Stop bullying: a new program in Indiana schools
What would you do if you found out your child was being bullied at school? It's a growing problem for parents and teachers, and Indiana hopes to lead the way as a model for a new program to stop bullying.
Westlane is among 10 schools in Washington Township taking part in a pilot program they hope will be the model for the state and the nation. It's more than an anti-bullying campaign, it is a culture change.
The idea: bullying affects not only the target of the attacks, but an entire classroom, even the entire school. This program, put on by BullySafe Indiana, offers an ongoing curriculum, involving everyone from administrators to students to parents to change the culture of the school by educating everyone about the effects of bullying, and how to handle the situations.
Westland Principal Linda Lawrence says change is critical. "It's really one of the most critical things we need to do, students need to feel safe in their environment. They learn better when they feel people around them care and take care of situations that could go terribly wrong," says Lawrence.

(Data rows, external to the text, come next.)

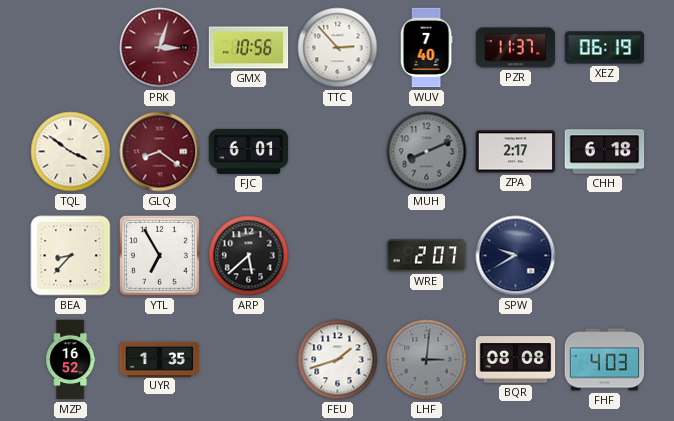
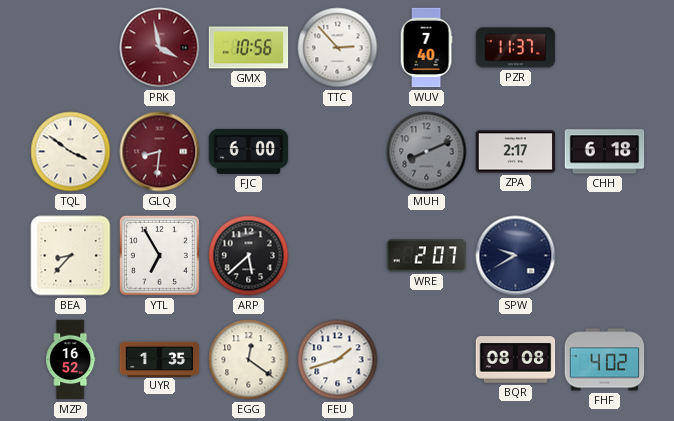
PRK: 3:03 -> 3:58
XEZ: 06:19 -> none
GLQ: 8:21 -> 8:31
FJC: 6:01 -> 6:00
EGG: none -> 12:21
LHF: 3:01 -> none
FHF: 4:03 -> 4:02
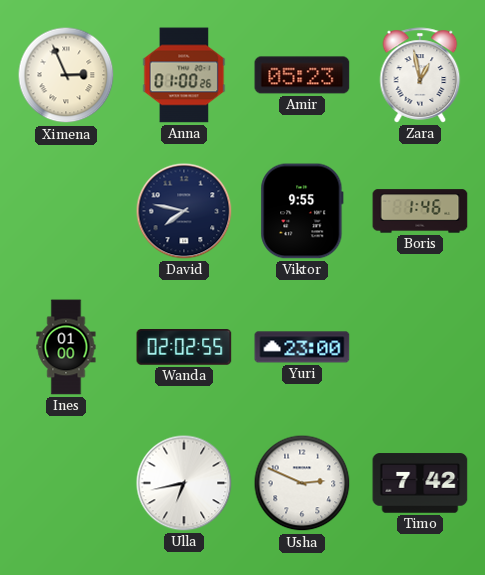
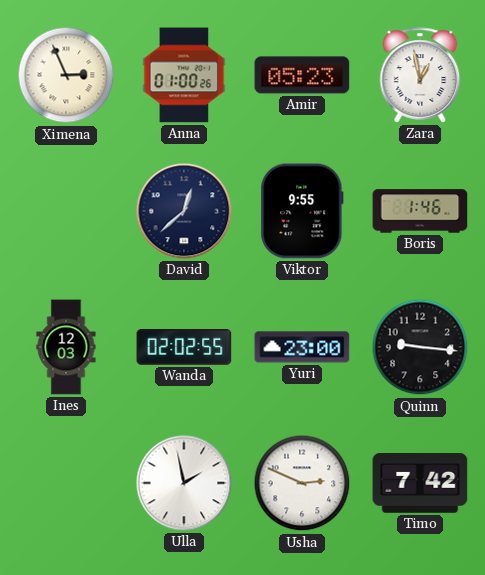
David: 7:47 -> 12:38
Ines: 01:00 -> 12:03
Quinn: none -> 9:16
Ulla: 6:43 -> 1:58
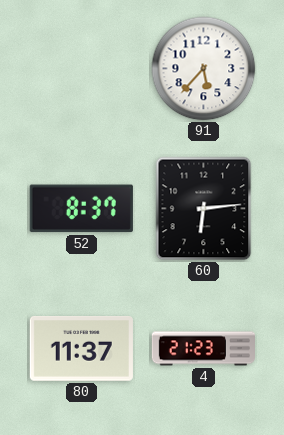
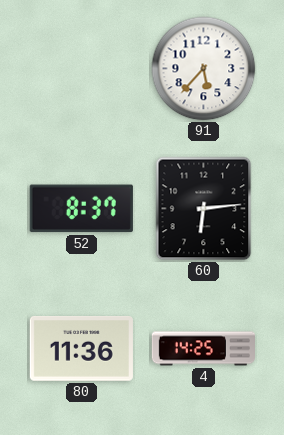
80: 11:37 -> 11:36
4: 21:23 -> 14:25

Defining bullying is a big part of the program, but organizers say it does have a big effect on everyone in school. What sets this program apart, says organizers, is that it is a comprehensive approach to bullying. It's something included in the curriculum, not just a one time seminar, but an ongoing program that involves everyone in the school family. Tracie Wells of BullySafe Indiana says it's not just the person being bullied who's affected.
"Studies show it affects the entire classroom. 70% of kids are witnesses but through the program they can increase test scores by 10% for everyone in the class because there isn't all that tension," says Wells.
Three teachers from each of 10 schools in Washington Township will go through the program, and bring it back to their schools. The hope is it will spread to all schools in Indiana and across the country.